Dataset entries:
______________________________

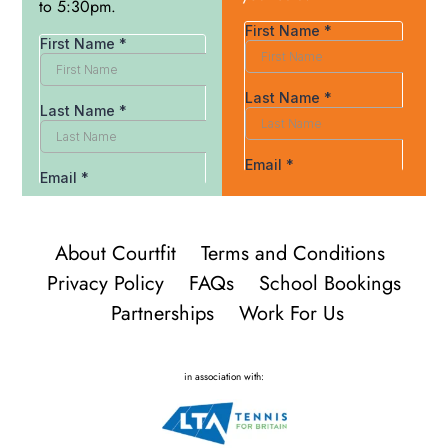
to 5:30pm.
About Courtfit
Terms and Conditions
Privacy Policy
FAQs
School Bookings
Partnerships
Work For Us
in association with:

______________________________

PROBLEM REQUIREMENTS: Can you repeat every record above exactly, apart from the pictures?

EXERCISE RESPONSE:
to 5:30pm.
About Courtfit
Terms and Conditions
Privacy Policy
FAQs
School Bookings
Partnerships
Work For Us
in association with:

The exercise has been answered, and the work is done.